10 Doctor Who "Plot Holes" That Really Aren't
5. How Could The Doctor Regenerate In The Impossible Astronaut?
The Doctor’s ‘death’ in The Impossible Astronaut is an interesting moment to look back on, for a host of reasons.
For one thing, we now know that it wasn’t actually the Doctor, and that he didn’t actually die – rather, it was the Teselecta taking on the Doctor’s form and simulating his death, in order to maintain the illusion and preserve a fixed point in time.
We also now know, in light of the War Doctor and subsequent developments in The Time of the Doctor, that the Eleventh Doctor was in fact the Thirteenth (i.e. the thirteenth and final incarnation of the Doctor’s original regeneration cycle).

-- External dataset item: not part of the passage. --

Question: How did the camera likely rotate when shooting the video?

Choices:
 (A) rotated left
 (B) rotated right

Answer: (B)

In which case, why did the Doctor begin to regenerate when he was struck by River Song? Why didn’t he just die straight away?
The answer is obvious, but you'd be surprised at the amount of comments we've seen from people who don't understand this one.
The Doctor's ‘regeneration’ was merely another part of the Teselecta simulation. The Doctor had to make everyone (even his best friends) believe that he was actually dead, so the yellow glow was a crucial detail.
And as we saw in Let's Kill Hitler, the Teselecta is capable of adjusting all sorts of exterior settings, from skin tone, to the height of the individual. So it'd be able to whip up a regeneration effect no problem!